Before using plugins to work with Sphinx, carefully read their requirements and compatibility. Most plugins have not been supported for a long time and work with Sphinx version 2.2 or lower, the hosting uses version 3.Setting up a site to work with Sphinx is in the competence of the site developer or involved third-party specialists.
The task comes down to the following steps:
- Examine the content of the site database and determine which data you need a quick search for.
- Configure Sphinx with the required parameters: specify from which database you want to get data, which tables and columns you want to index, set the indexing rules.

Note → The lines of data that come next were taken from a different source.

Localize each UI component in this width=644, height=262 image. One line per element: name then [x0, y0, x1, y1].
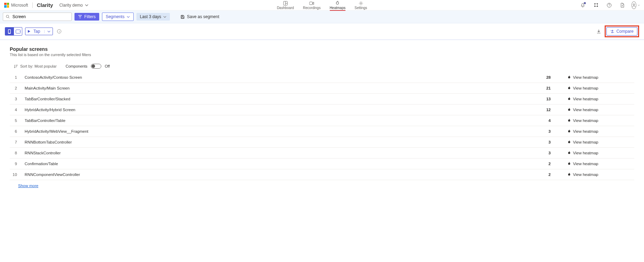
help-button[interactable]	[605, 1, 613, 9]
search-icon	[6, 15, 10, 19]
project-name: Clarity demo	[59, 3, 83, 8]
device-tablet-button[interactable]	[14, 28, 22, 35]
svg-rect-16	[9, 30, 10, 33]
notification-dot-icon	[584, 2, 586, 4]
table-row[interactable]: 2MainActivity/Main Screen21View heatmap	[10, 83, 634, 94]
table-row[interactable]: 4HybridActivity/Hybrid Screen12View heat…	[10, 105, 634, 115]
save-segment-button[interactable]: Save as segment	[177, 13, 223, 21]
view-heatmap-link[interactable]: View heatmap	[567, 97, 631, 101]
view-heatmap-link[interactable]: View heatmap	[567, 140, 631, 144]
show-more-link[interactable]: Show more	[18, 184, 38, 188]
flame-icon	[567, 151, 571, 155]
row-screen-name: MainActivity/Main Screen	[22, 83, 543, 94]
row-index: 3	[10, 94, 22, 105]
row-index: 5	[10, 115, 22, 126]
components-label: Components	[66, 64, 87, 68]
view-heatmap-link[interactable]: View heatmap	[567, 162, 631, 166]
svg-point-6	[597, 3, 598, 4]
account-menu[interactable]	[631, 1, 640, 9]
row-index: 7	[10, 137, 22, 148]
compare-icon	[610, 30, 614, 33]
view-heatmap-link[interactable]: View heatmap	[567, 129, 631, 133]
app-header: Microsoft Clarity Clarity demo Dashboard…	[0, 0, 644, 10]
components-toggle-row: Components Off	[66, 64, 110, 69]
compare-button[interactable]: Compare	[606, 27, 637, 36]
svg-point-11	[6, 15, 9, 17]
flame-icon	[567, 75, 571, 79]
row-index: 9	[10, 159, 22, 169]
nav-settings[interactable]: Settings	[354, 1, 368, 10]
nav-heatmaps[interactable]: Heatmaps	[329, 1, 346, 11]
svg-line-12	[8, 17, 9, 18]
row-screen-name: HybridActivity/Hybrid Screen	[22, 105, 543, 115]
row-count: 12	[543, 105, 565, 115]
project-selector[interactable]: Clarity demo	[59, 3, 88, 8]
filters-button[interactable]: Filters	[74, 13, 99, 21]
nav-recordings[interactable]: Recordings	[302, 1, 321, 10]
view-heatmap-link[interactable]: View heatmap	[567, 108, 631, 112]
row-screen-name: RNNComponentViewController	[22, 169, 543, 180]
flame-icon	[567, 86, 571, 90]
row-count: 13	[543, 94, 565, 105]
flame-icon	[567, 118, 571, 123]
table-row[interactable]: 7RNNBottomTabsController3View heatmap	[10, 137, 634, 148]
flame-icon	[567, 140, 571, 144]
settings-icon	[359, 1, 363, 6]
chevron-down-icon	[44, 30, 50, 33]
row-screen-name: RNNStackController	[22, 148, 543, 159]
chevron-down-icon	[638, 3, 640, 7]
download-button[interactable]	[596, 29, 601, 34]
view-heatmap-link[interactable]: View heatmap	[567, 118, 631, 123]
row-count: 4	[543, 115, 565, 126]
row-screen-name: Confirmation/Table	[22, 159, 543, 169]
row-screen-name: TabBarController/Stacked	[22, 94, 543, 105]
row-index: 2	[10, 83, 22, 94]
nav-dashboard[interactable]: Dashboard	[276, 1, 294, 10]
compare-highlight: Compare	[605, 25, 639, 37]
apps-button[interactable]	[592, 1, 600, 9]
search-input[interactable]	[12, 14, 69, 20]
info-button[interactable]: i	[57, 29, 61, 33]
top-nav: Dashboard Recordings Heatmaps Settings	[276, 0, 368, 10]
device-mobile-button[interactable]	[5, 28, 14, 35]
table-row[interactable]: 10RNNComponentViewController2View heatma…	[10, 169, 634, 180]
row-count: 3	[543, 126, 565, 137]
svg-point-5	[594, 3, 595, 4]
table-row[interactable]: 8RNNStackController3View heatmap	[10, 148, 634, 159]
brand-product: Clarity	[37, 2, 53, 8]
svg-rect-3	[309, 2, 313, 5]
notifications-button[interactable]	[579, 1, 587, 9]
flame-icon	[567, 129, 571, 133]
tablet-icon	[16, 30, 21, 33]
view-heatmap-link[interactable]: View heatmap	[567, 172, 631, 177]
row-count: 2	[543, 159, 565, 169]
microsoft-logo-icon	[4, 3, 9, 8]
sort-icon	[14, 64, 18, 68]
flame-icon	[567, 97, 571, 101]
table-row[interactable]: 6HybridActivity/WebView__Fragment3View h…	[10, 126, 634, 137]
document-icon	[620, 3, 625, 8]
mobile-icon	[8, 29, 11, 34]
view-heatmap-link[interactable]: View heatmap	[567, 151, 631, 155]
screens-table: 1ContosoActivity/Contoso Screen28View he…	[10, 72, 634, 180]
row-screen-name: RNNBottomTabsController	[22, 137, 543, 148]
components-toggle[interactable]	[91, 64, 101, 69]
chevron-down-icon	[163, 15, 166, 18]
table-row[interactable]: 3TabBarController/Stacked13View heatmap	[10, 94, 634, 105]
divider	[32, 2, 33, 8]
dashboard-icon	[283, 1, 288, 6]
row-index: 1	[10, 72, 22, 83]
table-row[interactable]: 5TabBarController/Table4View heatmap	[10, 115, 634, 126]
search-input-wrap[interactable]	[3, 13, 72, 21]
document-button[interactable]	[618, 1, 627, 9]
view-heatmap-link[interactable]: View heatmap	[567, 86, 631, 90]
sort-button[interactable]: Sort by: Most popular	[14, 64, 57, 68]
view-heatmap-link[interactable]: View heatmap	[567, 75, 631, 79]
interaction-type-dropdown[interactable]: Tap	[25, 28, 53, 35]
date-range-dropdown[interactable]: Last 3 days	[136, 13, 170, 21]
components-toggle-state: Off	[105, 64, 110, 68]
table-row[interactable]: 1ContosoActivity/Contoso Screen28View he…	[10, 72, 634, 83]
table-row[interactable]: 9Confirmation/Table2View heatmap	[10, 159, 634, 169]
row-index: 6	[10, 126, 22, 137]
segments-dropdown[interactable]: Segments	[102, 13, 134, 21]
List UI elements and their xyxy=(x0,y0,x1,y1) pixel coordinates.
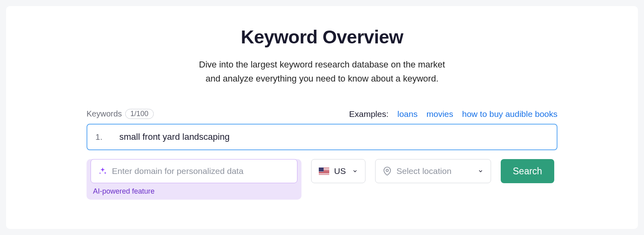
domain-block: AI-powered feature xyxy=(87,159,301,200)
subtitle-line-1: Dive into the largest keyword research d… xyxy=(199,59,445,69)
keywords-label: Keywords xyxy=(87,109,122,119)
keywords-label-wrap: Keywords 1/100 xyxy=(87,109,154,119)
svg-point-0 xyxy=(386,170,388,172)
page-subtitle: Dive into the largest keyword research d… xyxy=(87,57,557,86)
flag-us-icon xyxy=(319,168,329,175)
search-button[interactable]: Search xyxy=(501,159,554,183)
example-link-movies[interactable]: movies xyxy=(426,109,453,119)
chevron-down-icon xyxy=(352,168,358,174)
keyword-input-wrap[interactable]: 1. xyxy=(87,124,557,150)
example-link-audible[interactable]: how to buy audible books xyxy=(462,109,557,119)
chevron-down-icon xyxy=(478,168,483,174)
keywords-count-badge: 1/100 xyxy=(125,109,154,119)
controls-row: AI-powered feature US Select location Se… xyxy=(87,159,557,200)
example-link-loans[interactable]: loans xyxy=(397,109,417,119)
input-header-row: Keywords 1/100 Examples: loans movies ho… xyxy=(87,109,557,119)
country-code: US xyxy=(334,166,346,176)
subtitle-line-2: and analyze everything you need to know … xyxy=(206,74,439,84)
keyword-index: 1. xyxy=(95,132,103,142)
country-select[interactable]: US xyxy=(311,159,365,183)
keyword-input[interactable] xyxy=(120,132,549,142)
examples-label: Examples: xyxy=(349,109,388,119)
location-select[interactable]: Select location xyxy=(375,159,491,183)
keyword-overview-card: Keyword Overview Dive into the largest k… xyxy=(6,6,638,229)
domain-input-wrap[interactable] xyxy=(91,159,297,183)
domain-input[interactable] xyxy=(112,166,290,176)
map-pin-icon xyxy=(383,167,392,176)
page-title: Keyword Overview xyxy=(87,26,557,48)
sparkle-icon xyxy=(98,167,107,176)
ai-feature-label: AI-powered feature xyxy=(91,187,297,196)
examples-wrap: Examples: loans movies how to buy audibl… xyxy=(349,109,557,119)
location-placeholder: Select location xyxy=(396,166,452,176)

- Add code to the site that, instead of the standard database search, will search for data in the created Sphinx index. The code can be written by the developer either onone’sown, or ready-made plugins or modules mentioned on official website.
Connecting a site to Sphinx is done via a socket. The socket path can be found on the Sphinx management page. The port should be specified depending on the plug-in configuration; in general, the port can be neglected by specifying it as 0
or 9312
.
View the log
You can view the log in several ways:
- Control panel: In chapter "Sphinx" in the block "Main data" click "Log" — a window will appear in which the latest entries in the log will be displayed in real time.
- File manager: In chapter "Sphinx" in the block "Main data" in line "Log" click 🔍 — the log will open in the built-in editor of the file manager.
- Console: connect to the hosting via SSH and run the required command:
- View full log:
cat ~/.system/sphinx/searchd.log
- Log monitoring in real time:
tail -f ~/.system/sphinx/searchd.log
To finish, use a combination Ctrl+C.
searchd.log
and query.log
(connection error log and request log) can be painlessly deleted if you do not need information from them.